[EXERCISE INPUTS — start]

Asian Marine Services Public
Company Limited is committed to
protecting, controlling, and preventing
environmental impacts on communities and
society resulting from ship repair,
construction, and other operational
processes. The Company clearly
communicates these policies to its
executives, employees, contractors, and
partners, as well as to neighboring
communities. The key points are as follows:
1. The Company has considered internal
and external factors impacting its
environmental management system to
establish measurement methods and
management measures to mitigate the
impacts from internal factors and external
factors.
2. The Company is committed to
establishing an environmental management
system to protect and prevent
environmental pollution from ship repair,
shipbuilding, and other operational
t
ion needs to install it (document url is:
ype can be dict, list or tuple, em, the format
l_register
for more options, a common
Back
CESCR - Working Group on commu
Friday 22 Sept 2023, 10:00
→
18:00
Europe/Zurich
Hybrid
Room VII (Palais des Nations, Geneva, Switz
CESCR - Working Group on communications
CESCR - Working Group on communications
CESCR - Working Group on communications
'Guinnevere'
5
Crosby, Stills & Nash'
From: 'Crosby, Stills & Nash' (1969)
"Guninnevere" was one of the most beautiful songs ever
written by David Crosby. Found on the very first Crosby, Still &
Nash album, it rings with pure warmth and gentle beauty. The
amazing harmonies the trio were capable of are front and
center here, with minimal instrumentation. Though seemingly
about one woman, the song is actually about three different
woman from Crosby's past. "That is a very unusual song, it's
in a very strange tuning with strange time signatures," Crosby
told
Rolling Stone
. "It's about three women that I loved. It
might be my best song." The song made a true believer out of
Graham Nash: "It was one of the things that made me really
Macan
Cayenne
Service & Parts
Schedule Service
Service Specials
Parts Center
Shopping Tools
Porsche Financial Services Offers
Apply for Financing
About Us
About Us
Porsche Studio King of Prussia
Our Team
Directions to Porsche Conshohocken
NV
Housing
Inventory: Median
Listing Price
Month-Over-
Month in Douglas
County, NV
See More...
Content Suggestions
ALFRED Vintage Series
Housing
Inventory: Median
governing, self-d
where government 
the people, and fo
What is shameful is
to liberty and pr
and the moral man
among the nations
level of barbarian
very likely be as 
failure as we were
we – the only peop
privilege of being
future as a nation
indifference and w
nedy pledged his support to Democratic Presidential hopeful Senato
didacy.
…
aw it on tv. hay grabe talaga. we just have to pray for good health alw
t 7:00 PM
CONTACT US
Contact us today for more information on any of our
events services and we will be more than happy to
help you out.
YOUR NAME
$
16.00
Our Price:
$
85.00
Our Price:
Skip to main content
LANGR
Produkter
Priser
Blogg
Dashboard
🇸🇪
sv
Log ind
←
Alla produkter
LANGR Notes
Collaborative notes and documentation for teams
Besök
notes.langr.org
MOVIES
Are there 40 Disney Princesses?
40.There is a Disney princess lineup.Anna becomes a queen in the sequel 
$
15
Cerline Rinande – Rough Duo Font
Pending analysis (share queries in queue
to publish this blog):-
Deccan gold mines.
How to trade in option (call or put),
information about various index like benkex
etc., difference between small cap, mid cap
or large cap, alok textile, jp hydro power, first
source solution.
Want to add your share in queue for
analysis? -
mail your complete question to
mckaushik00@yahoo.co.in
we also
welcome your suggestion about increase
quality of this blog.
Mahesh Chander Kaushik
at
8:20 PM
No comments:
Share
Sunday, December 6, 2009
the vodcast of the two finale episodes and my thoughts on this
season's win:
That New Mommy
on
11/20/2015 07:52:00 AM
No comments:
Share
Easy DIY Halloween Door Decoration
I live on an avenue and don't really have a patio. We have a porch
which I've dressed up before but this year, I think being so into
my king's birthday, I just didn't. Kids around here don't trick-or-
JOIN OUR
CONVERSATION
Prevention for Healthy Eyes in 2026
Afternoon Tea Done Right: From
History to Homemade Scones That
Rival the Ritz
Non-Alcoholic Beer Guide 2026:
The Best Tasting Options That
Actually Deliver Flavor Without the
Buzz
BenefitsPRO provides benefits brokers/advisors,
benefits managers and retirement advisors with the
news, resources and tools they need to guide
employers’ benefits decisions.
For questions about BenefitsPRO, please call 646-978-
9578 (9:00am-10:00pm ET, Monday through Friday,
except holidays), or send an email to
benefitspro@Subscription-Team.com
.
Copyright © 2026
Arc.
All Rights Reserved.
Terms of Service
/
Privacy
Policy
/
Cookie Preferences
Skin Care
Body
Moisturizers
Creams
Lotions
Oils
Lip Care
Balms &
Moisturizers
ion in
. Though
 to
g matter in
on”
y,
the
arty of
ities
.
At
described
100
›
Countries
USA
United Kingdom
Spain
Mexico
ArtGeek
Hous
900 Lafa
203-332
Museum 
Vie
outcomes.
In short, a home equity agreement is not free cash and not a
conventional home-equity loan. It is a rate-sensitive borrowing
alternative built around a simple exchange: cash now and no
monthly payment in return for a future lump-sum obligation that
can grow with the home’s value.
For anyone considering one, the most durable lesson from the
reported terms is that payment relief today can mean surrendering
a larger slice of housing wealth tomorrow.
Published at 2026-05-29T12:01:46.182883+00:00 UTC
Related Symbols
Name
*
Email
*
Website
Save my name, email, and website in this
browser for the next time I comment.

[EXERCISE INPUTS — finish]

Copy verbatim the span of lines that begins with the line holding "All Rights Reserved." and ends at the last line of the records.

== WRITTEN ANSWER ==
All Rights Reserved.
Terms of Service
/
Privacy
Policy
/
Cookie Preferences
Skin Care
Body
Moisturizers
Creams
Lotions
Oils
Lip Care
Balms &
Moisturizers
ion in
. Though
 to
g matter in
on”
y,
the
arty of
ities
.
At
described
100
›
Countries
USA
United Kingdom
Spain
Mexico
ArtGeek
Hous
900 Lafa
203-332
Museum 
Vie
outcomes.
In short, a home equity agreement is not free cash and not a
conventional home-equity loan. It is a rate-sensitive borrowing
alternative built around a simple exchange: cash now and no
monthly payment in return for a future lump-sum obligation that
can grow with the home’s value.
For anyone considering one, the most durable lesson from the
reported terms is that payment relief today can mean surrendering
a larger slice of housing wealth tomorrow.
Published at 2026-05-29T12:01:46.182883+00:00 UTC
Related Symbols
Name
*
Email
*
Website
Save my name, email, and website in this
browser for the next time I comment.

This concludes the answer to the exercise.